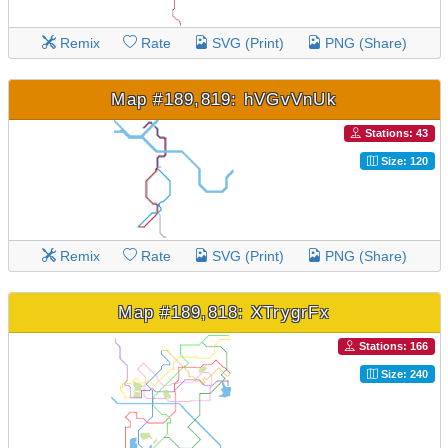
Remix
Rate
SVG (Print)
PNG (Share)
Map #189,819: hVGvVnUk
Stations: 43
Size: 120
Remix
Rate
SVG (Print)
PNG (Share)
Map #189,818: XTrygrFx
Stations: 166
Size: 240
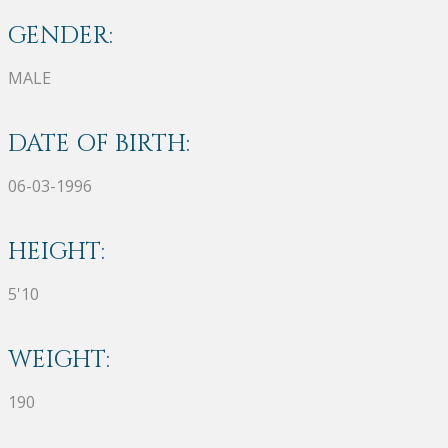
GENDER:
MALE
DATE OF BIRTH:
06-03-1996
HEIGHT:
5'10
WEIGHT:
190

-=-=-

With the pictures removed, the entries above should be transcribed exactly.

Remix
Rate
SVG (Print)
PNG (Share)
Map #189,819: hVGvVnUk
Stations: 43
Size: 120
Remix
Rate
SVG (Print)
PNG (Share)
Map #189,818: XTrygrFx
Stations: 166
Size: 240
GENDER:
MALE
DATE OF BIRTH:
06-03-1996
HEIGHT:
5'10
WEIGHT:
190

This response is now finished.